Only a few years since, the dress for all infants was cut low in the neck and with short sleeves. A sensible reform made it fashionable to protect the necks and arms of the little ones. It is equally as essential and is just as desirable a reform, that the dress should be so constructed that the natural activity of any part of the body is not hindered. To accomplish this the skirts must be shortened and all bands abolished. Is there any reason why a child’s clothes should be so long that they are a burden to him and an inconvenience to all who handle him?

Many mothers, noting their babies’ constant struggle for exercise, frequently uncover their feet in order to give them an opportunity to kick and stretch. It is not unusual, also, for them to get them out of long clothes by the time they are three months old.

One lady writes that she tried making her baby’s first clothes very short. They were only twenty-seven inches in the entire length, from the shoulder to the hem at the bottom. This experiment proved so satisfactory that she says she will never put long dresses on a child again. Not only was her baby so much more comfortable, but he was so much more easily handled that she felt repaid in the comfort it was to herself. Aside from this, there was no necessity of making short clothes for him until he walked, which was a saving in time and money.

A new-born child requires the following garments:

A Shirt and Band Combined: This should be made of soft flannel or knitted wool. If of flannel, turn hems but once, and cross-stitch down smoothly. Finish the neck and arm’s eye with a button-hole stitch, using silk or worsted. Lay a fold in back of shirt, to make it fit the child, and stitch down smoothly and lap in front and fasten as if it were a band. The shirt has this advantage over the ordinary band, that it cannot wrinkle up if the napkin is pinned to it as it should be. One-half yard of thirty-six inch flannel will make four shirts. This garment is worn mainly to keep the dressing upon the navel in place, and can be discarded when that necessity no longer exists.
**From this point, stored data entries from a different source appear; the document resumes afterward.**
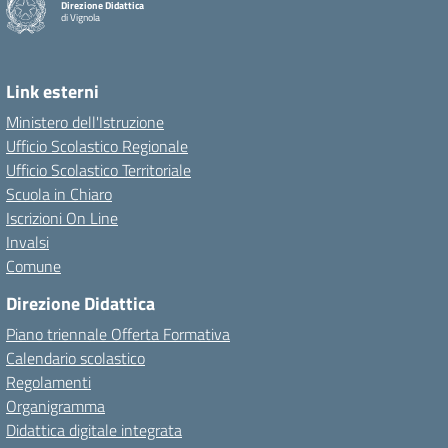
Direzione Didattica
di Vignola
Link esterni
Ministero dell'Istruzione
Ufficio Scolastico Regionale
Ufficio Scolastico Territoriale
Scuola in Chiaro
Iscrizioni On Line
Invalsi
Comune
Direzione Didattica
Piano triennale Offerta Formativa
Calendario scolastico
Regolamenti
Organigramma
Didattica digitale integrata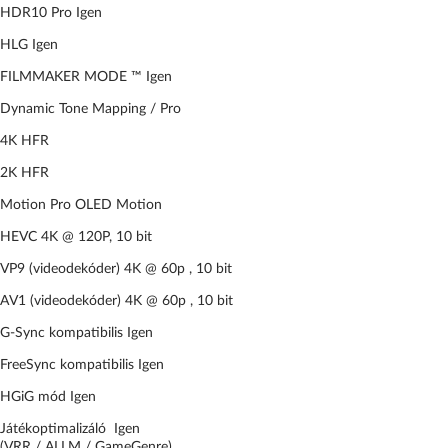
HDR10 Pro Igen
HLG Igen
FILMMAKER MODE ™ Igen
Dynamic Tone Mapping / Pro
4K HFR
2K HFR
Motion Pro OLED Motion
HEVC 4K @ 120P, 10 bit
VP9 (videodekóder) 4K @ 60p , 10 bit
AV1 (videodekóder) 4K @ 60p , 10 bit
G-Sync kompatibilis Igen
FreeSync kompatibilis Igen
HGiG mód Igen
Játékoptimalizáló Igen
(VRR / ALLM / GameGenre)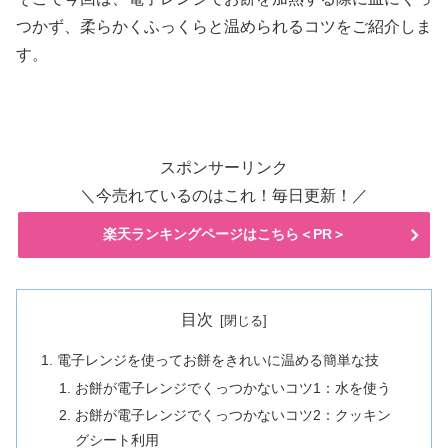
つかず、柔らかくふっくらと温められるコツをご紹介しま
す。
スポンサーリンク
＼今売れているのはこれ！毎日更新！／
楽天ランキングページはこちら＜PR＞
目次
電子レンジを使ってお餅をきれいに温める簡単な技
お餅が電子レンジでくっつかないコツ1：水を使う
お餅が電子レンジでくっつかないコツ2：クッキン
グシート利用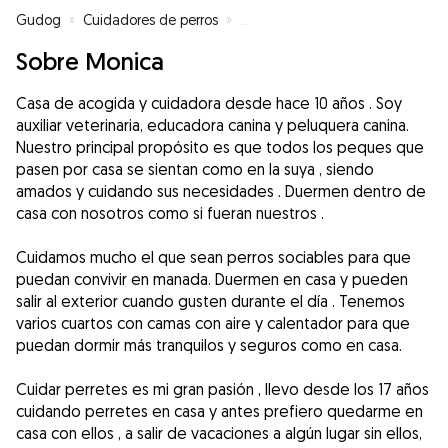
Gudog
»
Cuidadores de perros
»
Cuidadores de perros en Sevilla
Sobre Monica
Casa de acogida y cuidadora desde hace 10 años . Soy
auxiliar veterinaria, educadora canina y peluquera canina.
Nuestro principal propósito es que todos los peques que
pasen por casa se sientan como en la suya , siendo
amados y cuidando sus necesidades . Duermen dentro de
casa con nosotros como si fueran nuestros .
Cuidamos mucho el que sean perros sociables para que
puedan convivir en manada. Duermen en casa y pueden
salir al exterior cuando gusten durante el día . Tenemos
varios cuartos con camas con aire y calentador para que
puedan dormir más tranquilos y seguros como en casa.
Cuidar perretes es mi gran pasión , llevo desde los 17 años
cuidando perretes en casa y antes prefiero quedarme en
casa con ellos , a salir de vacaciones a algún lugar sin ellos,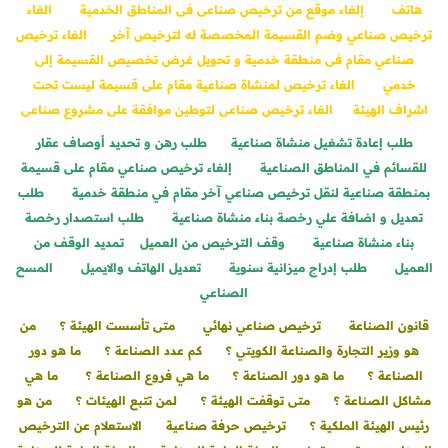
هاتف
إلغاء موقع من ترخيص صناعى فى المناطق الخدمية
الغاء
ترخيص صناعي وضم القسيمة المخصصة له لترخيص آخر
الغاء ترخيص
صناعي مقام فى منطقة خدمية و تحويل غرض تخصيص القسيمة إلى
خدمي
الغاء ترخيص لمنشاة صناعية مقام على قسيمة ليست تحت
اشراف الهيئة
الغاء ترخيص صناعى لتوطين موافقة على مشروع صناعى
طلب إعادة تشغيل منشاة صناعية
طلب رهن و تحديد أوصاف عقار
للقسائم في المناطق الصناعية
إلغاء ترخيص صناعي مقام على قسيمة
بمنطقة صناعية لنقل ترخيص صناعي آخر مقام في منطقة خدمية
طلب
تعديل و اضافة علي رخصة بناء منشاة صناعية
طلب استصدار رخصة
بناء منشاة صناعية
وقف الترخيص من العميل
تمديد الوقف من
العميل
طلب إدراج ميزانية سنوية
تعديل الهاتف والايميل
المسح
الصناعي
قانون الصناعة
ترخيص صناعي نهائي
متى تأسست الهيئة ؟
من
هو وزير التجارة والصناعة الكويتي ؟
كم عدد الصناعة ؟
ما هو دور
الصناعة ؟
ما هو دور الصناعة ؟
ما هي فروع الصناعة ؟
ما هي
مشاكل الصناعة ؟
متى توقفت الهيئة ؟
لمن تتبع الهيئات ؟
من هو
رئيس الهيئة الملكية ؟
ترخيص حرفة صناعية
الاستعلام عن الترخيص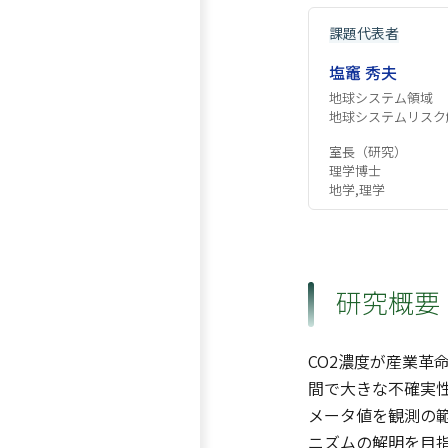
課題代表者
塩竈 秀夫
地球システム領域
地球システムリスク
室長（研究）
理学博士
地学,理学
研究概要
CO2濃度が産業革
間で大きな不確実性
メータ値を観測の
ニズムの解明を目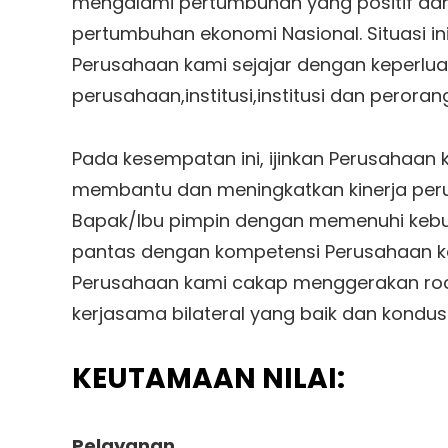
mengalami pertumbuhan yang positif dan
pertumbuhan ekonomi Nasional. Situasi in
Perusahaan kami sejajar dengan keperl
perusahaan,institusi,institusi dan peroran
Pada kesempatan ini, ijinkan Perusahaan 
membantu dan meningkatkan kinerja pe
Bapak/Ibu pimpin dengan memenuhi kebut
pantas dengan kompetensi Perusahaan kam
Perusahaan kami cakap menggerakan ro
kerjasama bilateral yang baik dan kondusi
KEUTAMAAN NILAI:
Pelayanan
Foot blanket: Made of flannel, twenty-seven inches square, and hemmed on three sides. Lay a double box-plait in the center of fourth (or upper) side, stitch down one inch, and face the same width, with a strip of cotton, cut bias. Fasten over the diaper with a small safety-pin. This garment protects other clothing and wraps the feet up nicely until the child is large enough to wear socks. If the weather is cold woolen socks are advisable from the first. However, it is not absolutely necessary, and some mothers dispense with it altogether.

A Flannel Skirt: Is made with long sleeves, and is cut from the same pattern as a night-dress or day-slip. Fine, all-wool flannel is generally used for this skirt, but I would recommend the use of the eider-down flannel, which is also so desirable for baby cloaks. The outside dress can be made as a Mother Hubbard, or slip, and where taste inclines, it may be of finest material and exquisite embroidery. Besides the diaper, the flannel skirt and slip are all the clothes a young baby actually requires. The skirt should be put inside of the dress and the two put on the child at the same time.

Thus an infant may be dressed in less than five minutes, instead of the long, tedious process of the customary dress.

Once clothing a baby in this simple fashion, one would never be inclined to again adopt the long full skirts, the bands and pins, that are a torture to infants and trying to the patience of the mother.

The same general principle may be followed for a child’s wardrobe until he is put into drawers; then these require to be attached to a light waist without sleeves.